Not content with the performance/price edge the Radeon HD 4830 currently enjoys over the GeForce 9800GT, ATI has decided to hammer the $100 graphics market further with the new Radeon HD 4770 released today. Built using a 40nm manufacturing process, ATI positions it as a better performing, more energy efficient replacement for the HD 4830.

Apr. 28, 2009 by Lawrence Lee

ATI Radeon HD 4770 512MB
PCI-E Graphics Card

As the underdog in the chip wars, AMD has traditionally targeted
users with products that offer good relative value, rather than maximum performance.
A prime current example is their fastest desktop processor, the Phenom II. Their current
flagship CPU, the Phenom II 955 Black
falls a bit short of Intel’s fastest and and more costly Core 2 or
Core i7 chips, but it was well received by the most of the tech web press
due to AMD’s aggressive pricing. Their graphics division, ATI, has been following
a similar path, offering great value cards like the energy efficient Radeon
HD 4670
and HD 4830 for gamers with tighter pockets. In these troubled financial times, it’s could well turn out to be a very effective strategy.

Currently, consumers looking for a budget gaming card for about $100 have ATI’s
Radeon HD 4830 and nVidia’s
GeForce 9800 GT to
choose between. They are neck-in-neck in terms of performance, but as of date,
9800 GT’s are retailing for about $10 more. To hammer this position further,
ATI has released its first GPU built with a 40 nanometer manufacturing process,
the Radeon HD 4770. ATI says it is a better performing, more energy efficient
replacement for the HD 4830.

The Radeon HD 4770.

ATI rated the HD 4830 as a 110W card and employed a single-slot cooler. Strangely,
the new HD 4770, despite having a 80W thermal envelope, has a dual-slot reference
heatsink. Both cards require a 6-pin PCI-E power cable.

Tale Of The Tape: HD 4770 vs. HD 4830
Model HD 4770 HD 4830
GPU Core RV740 RV770LE
Manufacturing Process 40nm 55nm
Transistor Count 826 million 956 million
Stream Processors 640 640
Core Clock 750 MHz 575 MHz
Memory Clock 800 MHz 900 MHz
Memory 512MB GDDR5 512MB GDDR3
Memory Bandwidth 128-bit
51.2 GB/s
57.6 GB/s
Average board power 80W 110W

Compared to the HD 4830, the 4770 has an equal number of shaders units, a higher
clock speed, but smaller transistor count, slower memory and less memory bandwidth. The die-shrink from
55nm to 40nm is no doubt the reason for lower power requirement. With the smaller die, it’s surely cheaper to build.

Technical specifications according to GPU-Z.


The HD 4770 has a familiar cooler, but the board layout has been altered slightly.

The reference HD 4770 has a PCB length of 20.3 cm and is equipped with
a dual-slot heatpipe cooler. Unlike most of the HD 4000 series, a separate
ramsink module is used to cool the memory chips.
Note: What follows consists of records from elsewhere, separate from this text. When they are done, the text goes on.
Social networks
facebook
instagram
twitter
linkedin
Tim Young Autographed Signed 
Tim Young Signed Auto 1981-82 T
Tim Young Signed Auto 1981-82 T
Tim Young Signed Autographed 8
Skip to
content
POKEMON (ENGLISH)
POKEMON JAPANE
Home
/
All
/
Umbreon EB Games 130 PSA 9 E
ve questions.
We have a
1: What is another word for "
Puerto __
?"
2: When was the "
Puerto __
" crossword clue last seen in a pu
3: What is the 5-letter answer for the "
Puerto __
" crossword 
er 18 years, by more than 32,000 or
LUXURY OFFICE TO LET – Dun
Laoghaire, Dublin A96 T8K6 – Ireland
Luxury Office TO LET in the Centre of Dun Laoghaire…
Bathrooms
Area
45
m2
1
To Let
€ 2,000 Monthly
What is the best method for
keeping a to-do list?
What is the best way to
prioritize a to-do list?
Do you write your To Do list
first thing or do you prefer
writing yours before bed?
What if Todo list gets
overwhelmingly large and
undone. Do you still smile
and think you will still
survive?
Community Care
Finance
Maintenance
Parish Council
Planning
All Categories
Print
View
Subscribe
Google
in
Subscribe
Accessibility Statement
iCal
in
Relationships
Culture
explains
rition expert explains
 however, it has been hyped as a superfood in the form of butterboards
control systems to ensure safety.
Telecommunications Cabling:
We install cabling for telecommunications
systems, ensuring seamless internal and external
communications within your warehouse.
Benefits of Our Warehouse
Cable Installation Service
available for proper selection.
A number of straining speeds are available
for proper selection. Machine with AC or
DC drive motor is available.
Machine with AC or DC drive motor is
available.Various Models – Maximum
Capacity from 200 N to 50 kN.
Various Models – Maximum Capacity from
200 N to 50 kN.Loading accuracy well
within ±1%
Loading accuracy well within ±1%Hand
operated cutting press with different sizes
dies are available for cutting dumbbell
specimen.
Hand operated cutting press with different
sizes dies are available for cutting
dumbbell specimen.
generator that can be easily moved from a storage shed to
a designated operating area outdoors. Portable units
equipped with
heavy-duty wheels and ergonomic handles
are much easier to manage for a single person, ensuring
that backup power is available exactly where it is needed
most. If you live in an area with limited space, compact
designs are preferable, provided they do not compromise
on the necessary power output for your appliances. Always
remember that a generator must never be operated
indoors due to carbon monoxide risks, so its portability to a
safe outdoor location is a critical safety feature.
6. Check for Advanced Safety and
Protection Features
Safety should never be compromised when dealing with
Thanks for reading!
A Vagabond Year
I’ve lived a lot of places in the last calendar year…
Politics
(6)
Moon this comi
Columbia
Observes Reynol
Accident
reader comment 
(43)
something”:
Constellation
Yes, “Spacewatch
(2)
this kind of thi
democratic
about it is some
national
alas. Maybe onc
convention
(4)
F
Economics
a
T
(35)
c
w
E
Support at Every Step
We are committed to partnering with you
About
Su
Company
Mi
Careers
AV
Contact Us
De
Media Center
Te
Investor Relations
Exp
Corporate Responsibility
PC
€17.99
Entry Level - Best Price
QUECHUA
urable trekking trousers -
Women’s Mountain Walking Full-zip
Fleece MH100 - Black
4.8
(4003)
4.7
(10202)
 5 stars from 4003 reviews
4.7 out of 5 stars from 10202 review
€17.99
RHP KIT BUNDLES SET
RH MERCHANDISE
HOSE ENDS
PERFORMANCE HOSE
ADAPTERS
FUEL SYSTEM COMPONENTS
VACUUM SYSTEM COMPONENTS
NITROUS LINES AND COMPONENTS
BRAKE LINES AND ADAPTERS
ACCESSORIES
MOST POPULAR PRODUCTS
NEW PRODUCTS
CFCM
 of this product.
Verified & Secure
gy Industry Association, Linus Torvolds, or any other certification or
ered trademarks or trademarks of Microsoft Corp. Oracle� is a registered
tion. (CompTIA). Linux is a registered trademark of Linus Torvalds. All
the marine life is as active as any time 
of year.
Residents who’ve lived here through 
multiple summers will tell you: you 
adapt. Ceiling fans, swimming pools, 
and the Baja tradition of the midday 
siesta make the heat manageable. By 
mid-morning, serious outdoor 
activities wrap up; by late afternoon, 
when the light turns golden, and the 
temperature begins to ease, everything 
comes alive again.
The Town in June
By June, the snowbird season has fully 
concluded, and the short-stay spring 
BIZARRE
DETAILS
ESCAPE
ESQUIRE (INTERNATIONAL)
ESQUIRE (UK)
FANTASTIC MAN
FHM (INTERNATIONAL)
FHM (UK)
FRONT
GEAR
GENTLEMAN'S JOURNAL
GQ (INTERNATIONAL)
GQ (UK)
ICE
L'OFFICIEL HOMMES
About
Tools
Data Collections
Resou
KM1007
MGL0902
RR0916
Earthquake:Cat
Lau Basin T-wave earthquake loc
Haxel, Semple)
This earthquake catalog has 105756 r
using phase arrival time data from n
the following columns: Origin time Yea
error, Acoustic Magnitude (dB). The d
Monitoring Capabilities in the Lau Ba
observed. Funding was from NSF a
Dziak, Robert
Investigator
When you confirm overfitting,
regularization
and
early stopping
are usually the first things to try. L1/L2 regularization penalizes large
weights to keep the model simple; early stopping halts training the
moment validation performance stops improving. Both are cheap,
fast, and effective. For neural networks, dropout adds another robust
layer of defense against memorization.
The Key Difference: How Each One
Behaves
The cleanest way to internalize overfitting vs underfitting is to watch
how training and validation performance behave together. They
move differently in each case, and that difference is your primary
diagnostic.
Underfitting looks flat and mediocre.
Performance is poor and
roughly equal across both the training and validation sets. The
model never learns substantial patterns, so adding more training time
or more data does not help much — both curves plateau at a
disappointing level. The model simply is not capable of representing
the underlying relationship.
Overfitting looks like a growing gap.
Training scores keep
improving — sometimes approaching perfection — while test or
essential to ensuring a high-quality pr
From the outside the heatsink looks more or less like the one used on
the HD 3870/4870/4890, though the sticker art is more stylized. The card’s
backpane includes a TV-out and dual DVI ports.


A strange black metal cover runs along the length of the top side of the
card secured by screws through the PCB and the back panel


Installed in our testbed.


Warning — removing the heatsink from a card generally voids the product’s
warranty. Do so at your own risk. Note that all testing on the card was performed
before the cooler was removed.

Like most ATI cards the primary cooler is secured to the card with a backplate
and four spring loaded screws. The mounting holes form a 4.8 cm square,
half a cm less than the HD 4850/4870/4890.


The memory heatsink and black metal side-cover are a fused together in
a separate unit. It is likely this would need to be removed if a third
party cooling solution were to be used.


The VRM circuitry do not have heatsinks of their own but the MOSFETs are
positioned in such a way take advantage of any tertiary cooling provided
by the fan directly above.


Unlike the HD 4870 and 4890, the 4770’s heatsink is immobile, being fixed
to the plastic housing. The main fin mass is connected to two 6mm thick
heatpipes soldered to the base.


Our test procedure is an in-system test, designed to:

1. Determine whether the card’s cooler is adequate for use in a low-noise system.
By adequately cooled, we mean cooled well enough that no misbehavior
related to thermal overload is exhibited. Thermal misbehavior in a graphics
card can show up in a variety of ways, including:

  • Sudden system shutdown, bluescreen or reboot without warning.
  • Jaggies and other visual artifacts on the screen.
  • Motion slowing and/or screen freezing.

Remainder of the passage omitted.